„Hycel”. Ulubiony film ojców

To chyba najlepszy film z Lamasem. Gwiazdor kina akcji, który swą karierę dzielił pomiędzy rozdawanie eleganckich kopniaków, a grywanie amantów w operach mydlanych, jest w „Hyclu” z 1993 roku w szczytowej formie. Długie, falujące włosy, nonszalancki wdzięk, kilka bezczelnych odzywek w zanadrzu – Lamas tutaj stanowi kwintesencję bohatera kina akcji ery VHS, faceta, który jest trochę na bakier z prawem, ale nie lubi, kiedy słabszym dzieje się źle.

Lorenzo Lamas w latach 90. stał się jednym z symboli czasów wypożyczalni wideo. Jego przystojna twarz i urok odziedziczony po ojcu, latynoskim aktorze Fernando Lamasie były jego przepustką do sławy.

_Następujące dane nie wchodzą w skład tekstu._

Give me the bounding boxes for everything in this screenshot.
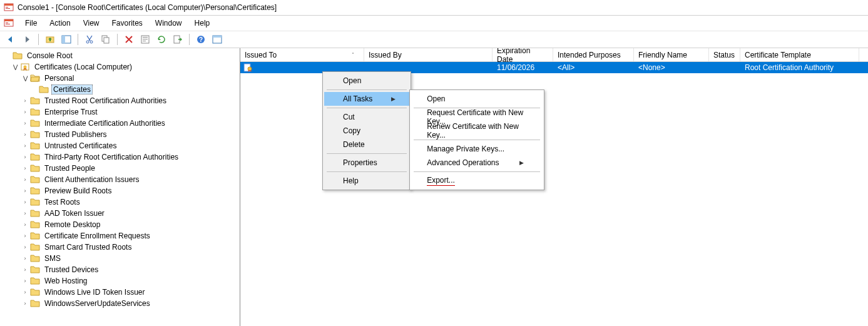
sub-export[interactable]: Export... bbox=[411, 174, 543, 188]
chevron-down-icon[interactable]: ⋁ bbox=[11, 63, 19, 71]
tree-folder[interactable]: ›Test Roots bbox=[0, 196, 240, 208]
col-issued-by[interactable]: Issued By bbox=[364, 48, 493, 61]
chevron-right-icon[interactable]: › bbox=[21, 142, 29, 150]
tree-label: Test Roots bbox=[43, 197, 82, 207]
twisty-icon[interactable] bbox=[4, 52, 11, 59]
chevron-right-icon[interactable]: › bbox=[21, 232, 29, 240]
export-list-button[interactable] bbox=[171, 33, 185, 46]
ctx-delete[interactable]: Delete bbox=[324, 138, 409, 151]
menu-action[interactable]: Action bbox=[43, 18, 76, 29]
chevron-right-icon[interactable]: › bbox=[21, 277, 29, 285]
tree-label: Windows Live ID Token Issuer bbox=[43, 287, 147, 297]
chevron-right-icon[interactable]: › bbox=[21, 165, 29, 172]
chevron-right-icon[interactable]: › bbox=[21, 266, 29, 273]
chevron-right-icon[interactable]: › bbox=[21, 255, 29, 262]
col-expiration[interactable]: Expiration Date bbox=[493, 48, 553, 61]
tree-personal[interactable]: ⋁ Personal bbox=[0, 73, 240, 84]
tree-folder[interactable]: ›Remote Desktop bbox=[0, 219, 240, 230]
tree-folder[interactable]: ›Certificate Enrollment Requests bbox=[0, 230, 240, 242]
chevron-right-icon[interactable]: › bbox=[21, 300, 29, 307]
col-purposes[interactable]: Intended Purposes bbox=[553, 48, 634, 61]
menu-window[interactable]: Window bbox=[149, 18, 188, 29]
chevron-right-icon[interactable]: › bbox=[21, 198, 29, 206]
sub-advanced[interactable]: Advanced Operations▶ bbox=[411, 156, 543, 170]
menu-view[interactable]: View bbox=[77, 18, 106, 29]
new-window-button[interactable] bbox=[210, 33, 224, 46]
tree-folder[interactable]: ›Trusted Publishers bbox=[0, 129, 240, 140]
chevron-right-icon[interactable]: › bbox=[21, 176, 29, 183]
tree-label: Preview Build Roots bbox=[43, 186, 113, 196]
ctx-cut[interactable]: Cut bbox=[324, 110, 409, 124]
delete-button[interactable] bbox=[122, 33, 136, 46]
tree-pane[interactable]: Console Root ⋁ Certificates (Local Compu… bbox=[0, 48, 240, 326]
col-friendly[interactable]: Friendly Name bbox=[634, 48, 709, 61]
chevron-right-icon[interactable]: › bbox=[21, 210, 29, 217]
properties-button[interactable] bbox=[138, 33, 152, 46]
list-pane[interactable]: Issued To˄ Issued By Expiration Date Int… bbox=[240, 48, 868, 326]
tree-folder[interactable]: ›Smart Card Trusted Roots bbox=[0, 242, 240, 253]
chevron-right-icon[interactable]: › bbox=[21, 120, 29, 127]
window-title: Console1 - [Console Root\Certificates (L… bbox=[18, 3, 277, 12]
tree-certificates[interactable]: Certificates bbox=[0, 84, 240, 95]
menu-help[interactable]: Help bbox=[188, 18, 217, 29]
svg-point-11 bbox=[86, 41, 89, 43]
tree-certificates-local[interactable]: ⋁ Certificates (Local Computer) bbox=[0, 61, 240, 73]
folder-icon bbox=[30, 242, 40, 252]
chevron-right-icon[interactable]: › bbox=[21, 288, 29, 296]
toolbar-separator bbox=[38, 34, 39, 45]
chevron-down-icon[interactable]: ⋁ bbox=[21, 74, 29, 82]
col-template[interactable]: Certificate Template bbox=[740, 48, 859, 61]
refresh-button[interactable] bbox=[155, 33, 168, 46]
tree-folder[interactable]: ›Trusted People bbox=[0, 163, 240, 174]
chevron-right-icon[interactable]: › bbox=[21, 221, 29, 228]
ctx-open[interactable]: Open bbox=[324, 74, 409, 88]
tree-folder[interactable]: ›Third-Party Root Certification Authorit… bbox=[0, 151, 240, 163]
up-button[interactable] bbox=[43, 33, 57, 46]
tree-folder[interactable]: ›Windows Live ID Token Issuer bbox=[0, 287, 240, 298]
tree-folder[interactable]: ›Intermediate Certification Authorities bbox=[0, 118, 240, 129]
tree-folder[interactable]: ›Web Hosting bbox=[0, 275, 240, 287]
chevron-right-icon[interactable]: › bbox=[21, 187, 29, 195]
forward-button[interactable] bbox=[20, 33, 34, 46]
cell-template: Root Certification Authority bbox=[740, 63, 859, 73]
tree-folder[interactable]: ›Enterprise Trust bbox=[0, 106, 240, 118]
tree-folder[interactable]: ›AAD Token Issuer bbox=[0, 208, 240, 219]
tree-folder[interactable]: ›Client Authentication Issuers bbox=[0, 174, 240, 185]
folder-icon bbox=[13, 51, 23, 61]
ctx-help[interactable]: Help bbox=[324, 174, 409, 188]
tree-folder[interactable]: ›Trusted Devices bbox=[0, 264, 240, 275]
menu-separator bbox=[327, 171, 407, 172]
toolbar-separator bbox=[78, 34, 78, 45]
menu-file[interactable]: File bbox=[19, 18, 43, 29]
tree-label: Trusted Root Certification Authorities bbox=[43, 96, 168, 106]
sub-manage-keys[interactable]: Manage Private Keys... bbox=[411, 142, 543, 156]
help-button[interactable]: ? bbox=[194, 33, 208, 46]
copy-button[interactable] bbox=[99, 33, 113, 46]
col-status[interactable]: Status bbox=[709, 48, 740, 61]
chevron-right-icon[interactable]: › bbox=[21, 131, 29, 138]
ctx-copy[interactable]: Copy bbox=[324, 124, 409, 138]
cut-button[interactable] bbox=[83, 33, 96, 46]
menu-favorites[interactable]: Favorites bbox=[106, 18, 149, 29]
tree-folder[interactable]: ›SMS bbox=[0, 253, 240, 264]
ctx-properties[interactable]: Properties bbox=[324, 156, 409, 170]
col-issued-to[interactable]: Issued To˄ bbox=[240, 48, 364, 61]
tree-folder[interactable]: ›WindowsServerUpdateServices bbox=[0, 298, 240, 309]
svg-rect-3 bbox=[6, 8, 10, 9]
toolbar-separator bbox=[117, 34, 118, 45]
tree-folder[interactable]: ›Trusted Root Certification Authorities bbox=[0, 95, 240, 106]
chevron-right-icon[interactable]: › bbox=[21, 108, 29, 116]
tree-folder[interactable]: ›Untrusted Certificates bbox=[0, 140, 240, 151]
chevron-right-icon[interactable]: › bbox=[21, 153, 29, 161]
sub-open[interactable]: Open bbox=[411, 92, 543, 106]
chevron-right-icon[interactable]: › bbox=[21, 243, 29, 251]
show-hide-tree-button[interactable] bbox=[59, 33, 73, 46]
back-button[interactable] bbox=[4, 33, 18, 46]
tree-label: Intermediate Certification Authorities bbox=[43, 118, 167, 128]
tree-folder[interactable]: ›Preview Build Roots bbox=[0, 185, 240, 196]
tree-console-root[interactable]: Console Root bbox=[0, 50, 240, 61]
ctx-all-tasks[interactable]: All Tasks▶ Open Request Certificate with… bbox=[324, 92, 409, 106]
sub-renew-cert[interactable]: Renew Certificate with New Key... bbox=[411, 124, 543, 138]
chevron-right-icon[interactable]: › bbox=[21, 97, 29, 104]
folder-icon bbox=[30, 130, 40, 140]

Spoglądał więc śmiało z kilkudziesięciu okładek filmów, o tak zacnych tytułach jak „Zjadacz węży”, „Decydujące uderzenie”, „Żmija” i oczywiście – „Hycel”. W Polsce Lamas wielką popularność zdobył także dzięki serialowi „Renegat”, w którym przemierzał USA w poszukiwaniu uciśnionych, na motocyklu i w skórzanej kamizelce narzuconej na gołe ciało.

fot. kadr z filmu

„Hycel” to modelowy przykład taniego kina akcji z pierwszej połowy lat 90., filmu bez aspiracji, aby szturmem podbić kinowe sale. Reżyserem jest Kurt Anderson, który zrobił kilka filmów z Jeffem Wincottem, a karierę reżyserską zakończył w roku 1997, choć produkcją filmową zajmował się jeszcze przez kolejne dziesięć lat. Scenariusz „Hycla” napisała kobieta, Caroline Olson, dla której była to jedyna przygoda z przemysłem filmowym.

Być może dlatego dialogi mają trochę więcej polotu niż to zwykle bywa w filmach tego typu, a bohater Lamasa wydaje się nieco autoironiczny. Zwłaszcza w początkowej scenie, w której w okularach, nieco niepewny siebie, wyglądający na nauczyciela rytmiki, robi w należącym do mafii klubie nieco zamieszania. Przedstawiony zostaje nam jako spryciarz z krzywym uśmieszkiem na twarzy, a nie twardziel, który wszystkie problemy rozwiązuje siłą.

Fabuła „Hycla” jest jednak pretekstem do tego, aby Lamas mógł jak najlepiej zaprezentować się w sekwencjach walk. Oto Johnny Damone, łowca nagród z Bostonu, musi rzucić w kąt wszystkie zlecenia. Jego brat, uczciwy księgowy, został zamordowany przez mafię, której odmówił pomocy w praniu pieniędzy. Damone pragnie pomścić brata, na szczęście, jego bystre oko zauważyło na ramieniu jednego z napastników charakterystyczny tatuaż.

Po nitce do kłębka, Johnny odnajdzie oprawców brata, a w szczególności charyzmatycznego Erika Gaussa, którego gra kolejna ikona ery VHS, Matthias Hues. W jego pomagierkę wciela się Cyndi Pass, która znana jest głównie z tego, że jej nogi pokazywane były w czołówce 6. sezonu „Świata według Bundych”.

„Hycel” to jedna z popularniejszych produkcji z Lamasem, który uderza tu w komediowe tony. Sceny akcji są przyzwoite, choć wydaje mi się, że jednak jest ich zbyt wiele. Przez to akcja czasami paradoksalnie hamuje, bo staje się zbyt monotonna. Nie da się jednak ukryć, że zapowiedzi emisji „Hycla” na Polsacie wywoływały wśród niektórych ojców poruszenie, a nawet – wypieki na twarzy.